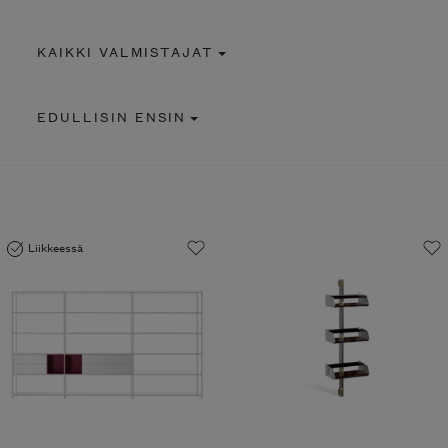
KAIKKI VALMISTAJAT
EDULLISIN ENSIN
Liikkeessä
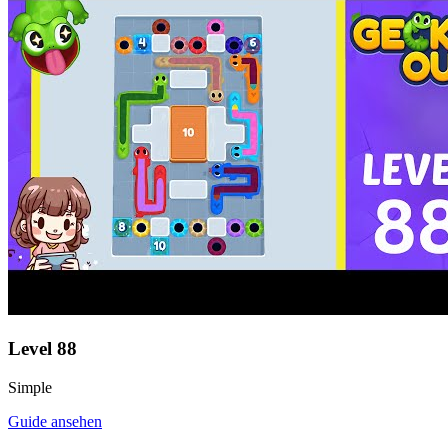
Level
88
Simple
Guide ansehen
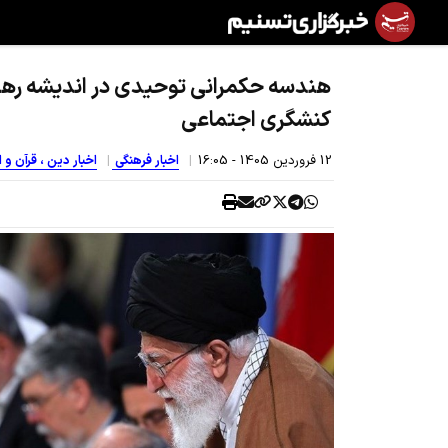
هندسه حکمرانی توحیدی در اندیشه رهبر 
کنشگری اجتماعی
12 فروردين 1405 - 16:05
اخبار فرهنگی
اخبار دین ، قرآن و 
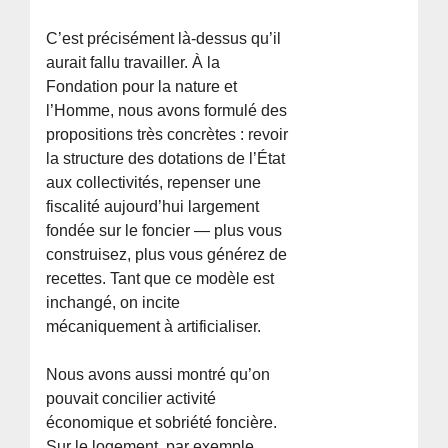
C’est précisément là-dessus qu’il
aurait fallu travailler. À la
Fondation pour la nature et
l’Homme, nous avons formulé des
propositions très concrètes : revoir
la structure des dotations de l’État
aux collectivités, repenser une
fiscalité aujourd’hui largement
fondée sur le foncier — plus vous
construisez, plus vous générez de
recettes. Tant que ce modèle est
inchangé, on incite
mécaniquement à artificialiser.
Nous avons aussi montré qu’on
pouvait concilier activité
économique et sobriété foncière.
Sur le logement, par exemple,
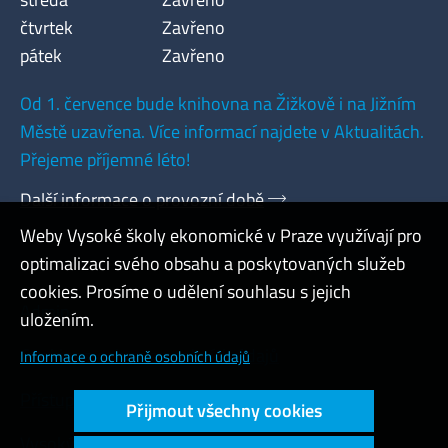
čtvrtek
Zavřeno
pátek
Zavřeno
Od 1. července bude knihovna na Žižkově i na Jižním
Městě uzavřena. Více informací najdete v Aktualitách.
Přejeme příjemné léto!
Další informace o provozní době
Weby Vysoké školy ekonomické v Praze využívají pro
optimalizaci svého obsahu a poskytovaných služeb
cookies. Prosíme o udělení souhlasu s jejich
Admin
uložením.
Cookies a ochrana osobních údajů
Informace o ochraně osobních údajů
Přístupnost webu
Přijmout všechny cookies
Vysoký kontrast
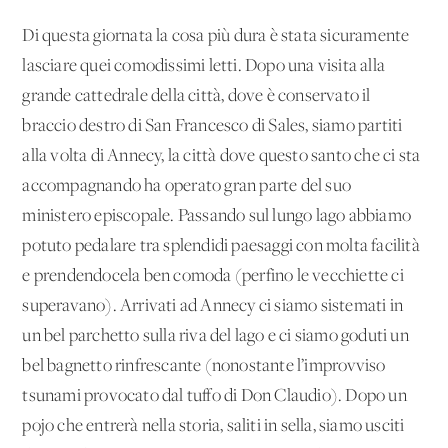
Di questa giornata la cosa più dura è stata sicuramente
lasciare quei comodissimi letti. Dopo una visita alla
grande cattedrale della città, dove è conservato il
braccio destro di San Francesco di Sales, siamo partiti
alla volta di Annecy, la città dove questo santo che ci sta
accompagnando ha operato gran parte del suo
ministero episcopale. Passando sul lungo lago abbiamo
potuto pedalare tra splendidi paesaggi con molta facilità
e prendendocela ben comoda (perfino le vecchiette ci
superavano). Arrivati ad Annecy ci siamo sistemati in
un bel parchetto sulla riva del lago e ci siamo goduti un
bel bagnetto rinfrescante (nonostante l’improvviso
tsunami provocato dal tuffo di Don Claudio). Dopo un
pojo che entrerà nella storia, saliti in sella, siamo usciti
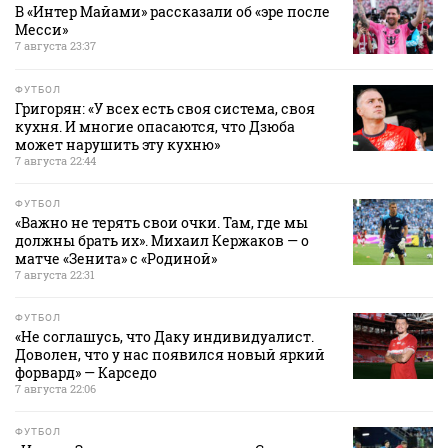
В «Интер Майами» рассказали об «эре после
Месси»
7 августа 23:37
ФУТБОЛ
Григорян: «У всех есть своя система, своя
кухня. И многие опасаются, что Дзюба
может нарушить эту кухню»
7 августа 22:44
ФУТБОЛ
«Важно не терять свои очки. Там, где мы
должны брать их». Михаил Кержаков — о
матче «Зенита» с «Родиной»
7 августа 22:31
ФУТБОЛ
«Не соглашусь, что Даку индивидуалист.
Доволен, что у нас появился новый яркий
форвард» — Карседо
7 августа 22:06
ФУТБОЛ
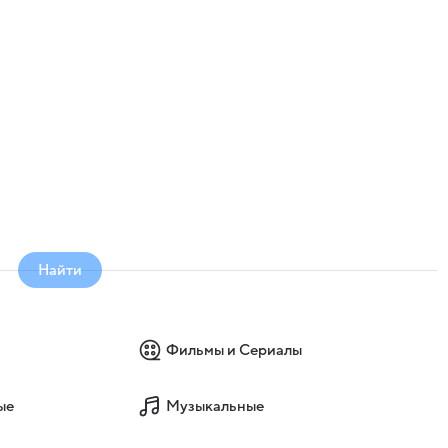
Найти
Фильмы и Сериалы
ые
Музыкальные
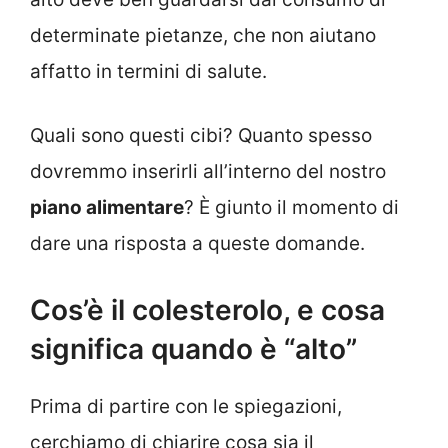
determinate pietanze, che non aiutano
affatto in termini di salute.
Quali sono questi cibi? Quanto spesso
dovremmo inserirli all’interno del nostro
piano alimentare
? È giunto il momento di
dare una risposta a queste domande.
Cos’è il colesterolo, e cosa
significa quando è “alto”
Prima di partire con le spiegazioni,
cerchiamo di chiarire cosa sia il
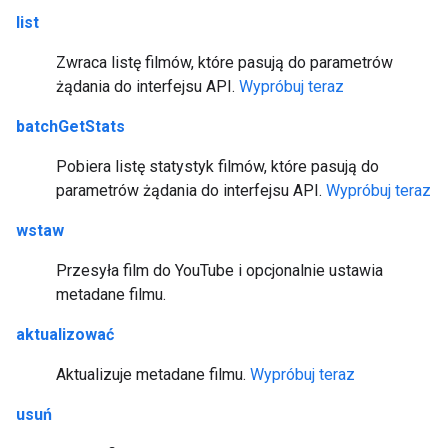
list
Zwraca listę filmów, które pasują do parametrów
żądania do interfejsu API.
Wypróbuj teraz
batchGetStats
Pobiera listę statystyk filmów, które pasują do
parametrów żądania do interfejsu API.
Wypróbuj teraz
wstaw
Przesyła film do YouTube i opcjonalnie ustawia
metadane filmu.
aktualizować
Aktualizuje metadane filmu.
Wypróbuj teraz
usuń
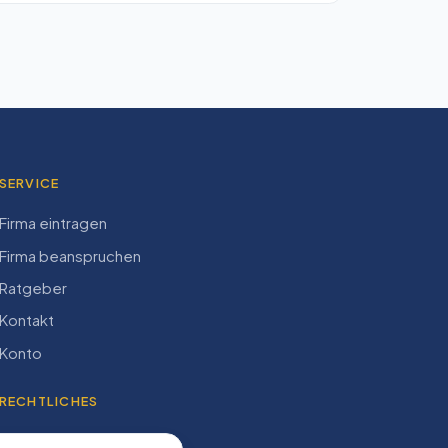
SERVICE
Firma eintragen
Firma beanspruchen
Ratgeber
Kontakt
Konto
RECHTLICHES
Impressum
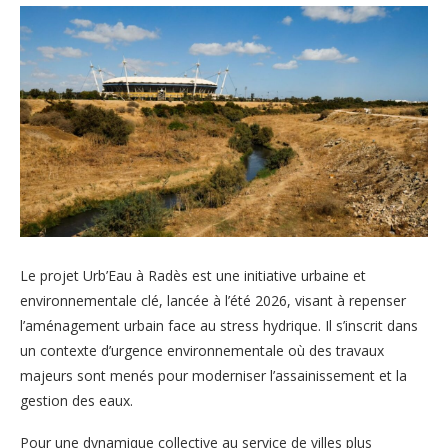
Le projet Urb’Eau à Radès est une initiative urbaine et
environnementale clé, lancée à l’été 2026, visant à repenser
l’aménagement urbain face au stress hydrique. Il s’inscrit dans
un contexte d’urgence environnementale où des travaux
majeurs sont menés pour moderniser l’assainissement et la
gestion des eaux.
Pour une dynamique collective au service de villes plus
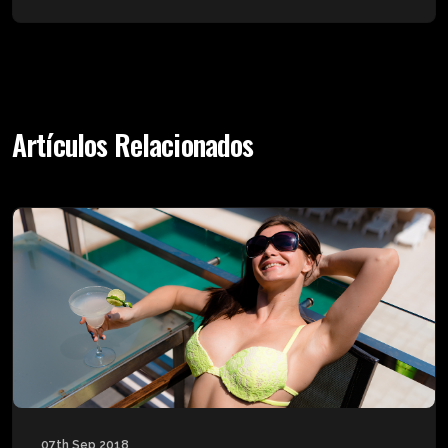
Artículos Relacionados
07th Sep 2018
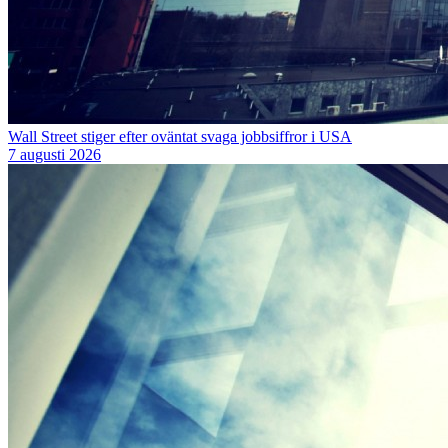
Wall Street stiger efter oväntat svaga jobbsiffror i USA
7 augusti 2026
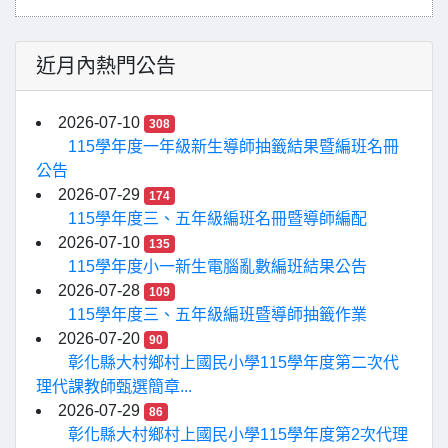
近月內熱門公告
2026-07-10
308
115學年度一年級新生導師抽籤結果暨編班名冊
公告
2026-07-29
174
115學年度三、五年級編班名冊暨導師編配
2026-07-10
135
115學年度小一新生電腦亂數編班結果公告
2026-07-28
109
115學年度三、五年級編班暨導師抽籤作業
2026-07-20
90
彰化縣大村鄉村上國民小學115學年度第二次代
理代課教師甄選簡章...
2026-07-29
86
彰化縣大村鄉村上國民小學115學年度第2次代理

> Exercise aim:
An exact copy is required of the lines from the start of the records above through the line with "construisez, plus vous générez de", and only those, without any pictures.

> Worked solution:
KAIKKI VALMISTAJAT
EDULLISIN ENSIN
Liikkeessä
Level
88
Simple
Guide ansehen
هندسه حکمرانی توحیدی در اندیشه رهبر 
کنشگری اجتماعی
12 فروردين 1405 - 16:05
اخبار فرهنگی
اخبار دین ، قرآن و 
C’est précisément là-dessus qu’il
aurait fallu travailler. À la
Fondation pour la nature et
l’Homme, nous avons formulé des
propositions très concrètes : revoir
la structure des dotations de l’État
aux collectivités, repenser une
fiscalité aujourd’hui largement
fondée sur le foncier — plus vous
construisez, plus vous générez de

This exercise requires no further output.